Execution of the bootstrap

Code
# parameter ----
rep=100

# calcul ----

# colnames(df_physio)
df_compile=data.frame()
list_condition=c("Sto_WW_OT","Sto_WS_OT","Sto_WW_HS","Sto_WS_HS","Wen_WW_OT","Wen_WS_OT","Wen_WW_HS","Wen_WS_HS")
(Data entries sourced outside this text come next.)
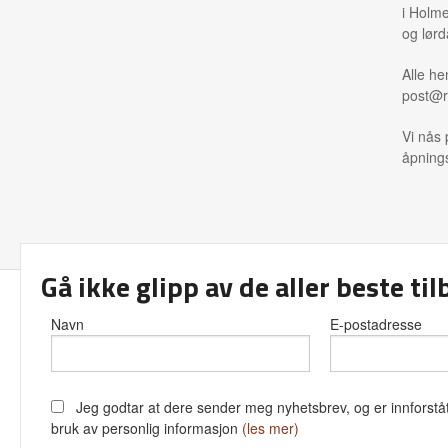
i Holme
og lørd
Alle he
post@r
Vi nås 
åpnings
Gå ikke glipp av de aller beste ti
Frakt
Kjø
Navn
E-postadresse
Jeg godtar at dere sender meg nyhetsbrev, og er innforståt
bruk av personlig informasjon
(les mer)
for(cond in list_condition){
  for (i in 1:rep){
    #For H2
    df_r2=df_physio %>% dplyr::filter(recolte=="2") %>%  dplyr::filter(condition==cond)
    df_r2_taking=df_r2 %>% dplyr::filter(plant_num==sample(df_r2$plant_num,1,replace=T))   %>% dplyr::select(sum_biomass,condition,plant_num,recolte,date_recolte,leaf_area)
    
    #For H1
    if(str_sub(df_r2_taking$condition, 1, 3)=="Sto"){
      df_r1=df_physio %>% dplyr::filter(recolte=="1")  %>% dplyr::filter(condition=="Sto_WW_OT")
      df_r1_taking=df_r1 %>%dplyr:: filter(plant_num==sample(df_r1$plant_num,1,replace=T))   %>% dplyr::select(sum_biomass,condition,plant_num,recolte,date_recolte,leaf_area)
      
    }else {
      df_r1=df_physio %>% dplyr::filter(recolte=="1")  %>% dplyr::filter(condition=="Wen_WW_OT")
      df_r1_taking=df_r1 %>% dplyr::filter(plant_num==sample(df_r1$plant_num,1,replace=T))   %>% dplyr::select(sum_biomass,condition,plant_num,recolte,date_recolte,leaf_area)
    }
    
    colnames(df_r1_taking)=c("sum_biomass_r1" ,"condition_r1" ,"plant_num_r1","recolte_r1","date_recolte_r1","leaf_area_r1")
    colnames(df_r2_taking)=c("sum_biomass_r2" ,"condition_r2" ,"plant_num_r2","recolte_r2","date_recolte_r2","leaf_area_r2")
    
    df_bind=cbind(df_r2_taking,df_r1_taking)
    df_bind$rep=i
    
    #calcul
    df_bind$RUE=(df_bind$sum_biomass_r2-df_bind$sum_biomass_r1)/
      (( (as.numeric(as.Date(df_bind$date_recolte_r2)-as.Date(df_bind$date_recolte_r1))) * ((df_bind$leaf_area_r2+df_bind$leaf_area_r1)/2)))
    df_compile=rbind(df_compile,df_bind)
  }
  cat(cond,"\n")
}

df_compile$compile_rep=paste(sep="_",df_compile$rep,df_compile$condition_r2)

#write result
write.csv(df_compile,here::here(paste(sep="_","data/physio/output/random_drawing_RUE", "rep",rep,".csv")))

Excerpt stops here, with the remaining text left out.